Friday, September 16, 2011

Review: "Up All Night"

Christina Applegate and Will Arnett in Up All Night. Photo courtesy of tv.com.


Up All Night was, as you may recall, one of the new shows that I was most excited to watch this fall. It has a killer cast - Christina Applegate, Will Arnett and Maya Rudolph - and, based on the early trailer released during the upfronts, it managed to be funny while also being honest about the struggles of being a new parent. Having now seen the first episode, which aired Wednesday night on NBC, I still see a lot of potential in the show. There are, however, a few kinks that need to be worked out.

Let's start with the good. Applegate and Arnett give excellent, likable, grounded performances as Reagan and Chris, new parents who are struggling to balance jobs with their new baby while denying that they can't party like they used to. Arnett in particular gives a charming performance that, unlike so many of his great past roles (GOB Bluth and Devon Banks, to be precise), eschews over-the-top caricature in favor of a realistic portrait of a new stay-at-home father coming to grips with his obligations.

This isn't to say that the show is unfunny. It's definitely funny, although I found few laugh-out-loud moments and more sly, chuckle-inducing humor (this could be due to the fact that many of the pilot's best jokes were in the trailer that I had already seen).

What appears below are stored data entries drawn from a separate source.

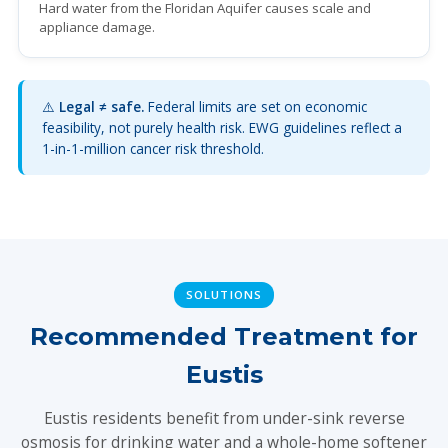
Hard water from the Floridan Aquifer causes scale and
appliance damage.
⚠️
Legal ≠ safe.
Federal limits are set on economic
feasibility, not purely health risk. EWG guidelines reflect a
1-in-1-million cancer risk threshold.
SOLUTIONS
Recommended Treatment for
Eustis
Eustis residents benefit from under-sink reverse
osmosis for drinking water and a whole-home softener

One of the funniest moments came when Chris, on a desperate search to find normal cheese, as opposed to "that fancy cheese over by the salad bar," happens upon an old lady who wants to tell him how cute his baby is. Twice. The fact that this innocent woman has "come after" baby Amy more than once sends Chris into a hilarious and believable spiral of paranoia about his child's well-being. Maybe it's just the fact that I grew up with an overprotective mother (hi Mom!), but this scene rang particularly true to me.

Some of the best scenes of the pilot, however, weren't really about baby Amy at all. They were about the  struggles that Chris and Reagan face as later-in-life parents, both of whom have successful careers, who are suddenly forced to face the fact that their entire life is about to change. To me, the character's ages really puts a fresh spin on what could be a fairly standard series about coping with a new baby. Chris and Reagan are very modern parents; they've been married for seven years in the pilot episode, they both already have fulfilling lives, and they still love to party. Their decision (or not - the first scene of the pilot shows Reagan taking a pregnancy test, but we don't really get a sense of whether the baby was planned) to have a baby at this time in their lives is an increasingly common one in a world where many people spend years getting advanced degrees and finding success in their careers before deciding to have children.

To me, Chris and Reagan are symbolic of the sort of delayed adulthood that is common these days (and I'm not criticizing - my fiance and I are both eagerly putting off full adulthood by getting advanced degrees - a trait that sets them apart from the previous generation of television parents. Their delayed adulthood also explains a scene that, I suspect, might strike some in the audience as an example of very bad parenting. On their anniversary, Chris and Reagan end up going out late, getting drunk and singing karaoke, only to wake up the next morning with hangovers and a crying baby in the next room. This is the sort of behavior that, in the different context, would come off as negligent; here, however, it serves as an example of the kind of sacrifices that new parents have to make in order to raise a child. The inane fight that Reagan and Chris have in the same scene is similarly realistic, and allows the show to express, through Chris, the anxiety that someone with a career can have when they leave to take care of a child.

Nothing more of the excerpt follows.